Fading kittens

Last night, all the kittens were in one form or another checking out. I have been up all night, on the phone with the vet all night. He suspects distemper. The little calico tortie girl at about 2:00 I was ready to put her in the ground. But it was slamming rain, so instead, I put her in my warming carrier and later when I went to check on her, she was up and alert and hungry! When I had left her last, she was barely breathing, she was dragging her back legs on the ground and she wouldn’t allow me to touch her. That is what distemper does- it scrambles the cells in the bodies, and the cells in the brain. It splits them in half and the kitten is left without having the proper mechanisms to figure out what to do. Soon, the body just starts shutting down as the invasive virus gains more of a foothold in the kitten. Vaccinating such young ones isn’t feasible. What should have happened is the tom or the queen should have been vaccinated had they been once owned or cared for. If that had happened, then these kittens would have stood a chance to grow up, be healthy and be adopted into loving homes or stay here with us. Now, they have a date with a needle, for in a few moments, I take Mike to the doctors and then will swing by and drop the kittens off at the vets.

Ironically, the one that fell over five feet seems to be doing the best. But, he is starting to show erratic behavior as well so I know he is infected.

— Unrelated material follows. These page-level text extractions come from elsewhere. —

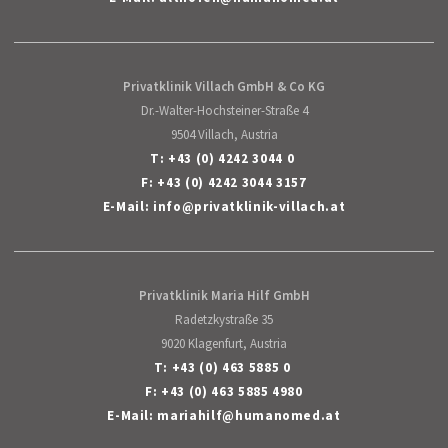
Privatklinik Villach GmbH & Co KG
Dr.-Walter-Hochsteiner-Straße 4
9504 Villach, Austria
T:
+43 (0) 4242 3044 0
F: +43 (0) 4242 3044 3157
E-Mail:
info
@
privatklinik-villach
.
at
Privatklinik Maria Hilf GmbH
Radetzkystraße 35
9020 Klagenfurt, Austria
T:
+43 (0) 463 5885 0
F: +43 (0) 463 5885 4980
E-Mail:
mariahilf
@
humanomed
.
at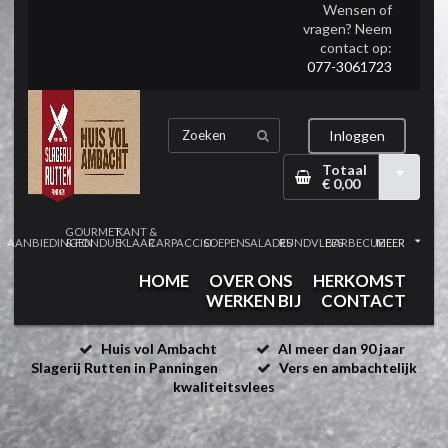
Wensen of
vragen? Neem
contact op:
077-3061723
Inloggen
Totaal
€ 0,00
GOURMET
KANT &
AANBIEDINGEN
& FONDUE
KLAAR
CARPACCIO
SOEPEN
SALADES
RUNDVLEES
BARBECUE
MEER
HOME
OVER ONS
HERKOMST
WERKEN BIJ
CONTACT
Huis vol Ambacht
Al meer dan 90 jaar
Slagerij Rutten in Panningen
Vers en ambachtelijk
kwaliteitsvlees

As my favorite t.v. judge loves to say; “Stick a fork in me, I am done.” I wasnt going to do bottle babies this year. Neither was my friend Dusty and both of us got sucked into the vortex yet again. One of her recent arrivals also has died, and she and I were discussing last night how come we do this? The bottom line is we do this, or did this, because it needed to be done. Because of the experiences we have had in life, we are able to save most of them. There are happy families with loving kittens out there because of what rescuers do. The toll on our heart for the ones we have lost, the ones we cannot save is heavy and it weighs us down, but the thought of the ones that have made it- that defied the odds, that despite all the naysayers, survived- those are the ones we cherish. It is the ones who are passing or who have long passed that we never forget.

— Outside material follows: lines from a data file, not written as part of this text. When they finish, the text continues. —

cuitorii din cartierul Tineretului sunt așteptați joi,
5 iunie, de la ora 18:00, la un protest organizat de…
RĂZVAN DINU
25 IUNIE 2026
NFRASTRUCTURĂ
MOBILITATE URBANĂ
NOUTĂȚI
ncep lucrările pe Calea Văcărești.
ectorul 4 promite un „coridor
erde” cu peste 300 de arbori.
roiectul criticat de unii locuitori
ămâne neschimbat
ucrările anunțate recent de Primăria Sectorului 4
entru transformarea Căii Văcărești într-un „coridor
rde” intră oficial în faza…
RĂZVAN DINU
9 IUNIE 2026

I know I am in for a tough time. I will be pelted with sob stories and tales of grief and woe. I will be made to feel guilty because a queen is pregnant and her kittens (all but one have died) I will be told time and time again that I need to go and save the universe of abandoned kittens- but, it is not a problem I created, and it is not one I care to address in the future.
UPDATE:
HALLELUJAH! The remaining three kittens have rebounded (somewhat) turns out it is NOT distemper but expired kitten formula. Who knew that a life-saving formula that has passed the date of expirtation turns into a toxic stew?

I intend on contact the manufacturer later to find out more. But the kittens were tubed after the vet was surprised that the one last night didn’t die. He started listing some things this might be and when he said expired formula (i had it out in my car) I went running out and lo and behold, although I just bought it- the powder expired late last year!

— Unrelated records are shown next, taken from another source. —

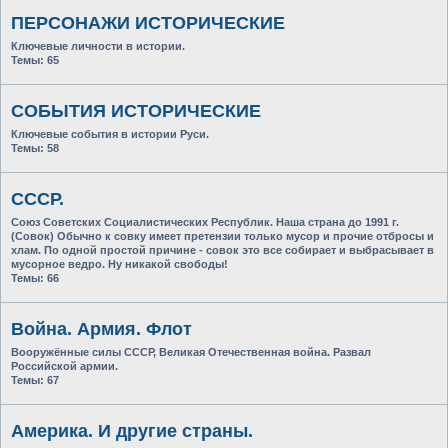
ПЕРСОНАЖИ ИСТОРИЧЕСКИЕ
Ключевые личности в истории.
Темы:
65
СОБЫТИЯ ИСТОРИЧЕСКИЕ
Ключевые события в истории Руси.
Темы:
58
СССР.
Союз Советских Социалистических Республик. Наша страна до 1991 г.
(Совок) Обычно к совку имеет претензии только мусор и прочие отбросы и
хлам. По одной простой причине - совок это все собирает и выбрасывает в
мусорное ведро. Ну никакой свободы!
Темы:
66
Война. Армия. Флот
Вооружённые силы СССР, Великая Отечественная война. Развал
Российской армии.
Темы:
67
Америка. И другие страны.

The vet gave fluids and tubed the kittens and they are now in the bedroom. Two are screaming their heads off, while the other one is still having problems. I hope he survives, I will do my best that he will. At least it is not distemper. But it is poison and I will keep you updated how the battle is going.

Another kitten is fading

Also a tortise shell, Tansy is now fading. I have called the vet and he said that from everything I have described, it sounds like distemper. By the time I get to the clinic, ben said, the kitten will likely be dead. I can’t do this anymore. This is the end of the line for both Mike and myself. To see these poor beautiful creatures suffer and be powerless to do anything -something is just wrong with the universe on this one. 🙁

Please light a candle tonight for Madigan

She passed away a few hours ago. She started fading quickly which alarmed me because of all the kittens, she is the biggest and the strongest. Sometimes, I wish I had all the answers and other times, I am glad I don’t.

There is a candle in our window for you sweet girl. I am sorry I couldn’t fly to the vet faster- but I tried my best. May heaven smile upon your cuteness and again, i am so very sorry I could not save you.

You died on another’s watch and that does not fit well with me. Your brothers are here back with me and this is where they will stay. I will not put them in harm’s way.

A Day in the Life

Quigley, the little mackeral tabby with white points and the one who was injured, seems to be doing quite well now. I had a few anxious moments there the day after the incident but he has rallied back strong.

Madigan, the large tortie/mackeral cross is the alpha of the group. If I put all four kittens together, she leads the parade of bullying Quigley. So after some experimentation, I have put Madigan and McKay together (they are the largest of the kittens) and I have matched Quiqley withTansy, the other mackeral tabby girl. The matching seems to be working although I do wish the kittens could all be in the same carrier.

I’ve added canned pumpkin to the formula and the kits are on the last doses of Albon. Their stool has firmed up nicely.

I am so tired- my friend Hailey is going to take the kittens for a few days so I can get some sleep and deal with Mike’s upcoming surgery. She wll keep the kittens until May 10th and I thank God for her kind heart. i have several articles I need to finish, a house to clean and long shifts coming up at work. She is a former vet tech.